(To do):
Tell how many lines in the data below contain "кабыл", using one number as the whole reply.

━━━ Material for this task

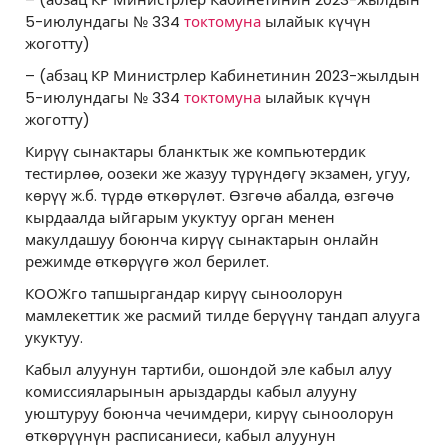
5-июлундагы № 334
токтомуна
ылайык күчүн
жоготту)
– (абзац КР Министрлер Кабинетинин 2023-жылдын
5-июлундагы № 334
токтомуна
ылайык күчүн
жоготту)
Кирүү сынактары бланктык же компьютердик
тестирлөө, оозеки же жазуу түрүндөгү экзамен, угуу,
көрүү ж.б. түрдө өткөрүлөт. Өзгөчө абалда, өзгөчө
кырдаалда ыйгарым укуктуу орган менен
макулдашуу боюнча кирүү сынактарын онлайн
режимде өткөрүүгө жол берилет.
КООЖго тапшыргандар кирүү сыноолорун
мамлекеттик же расмий тилде берүүнү тандап алууга
укуктуу.
Кабыл алуунун тартиби, ошондой эле кабыл алуу
комиссияларынын арыздарды кабыл алууну
уюштуруу боюнча чечимдери, кирүү сыноолорун
өткөрүүнүн расписаниеси, кабыл алуунун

━━━━━━

(Response below):
3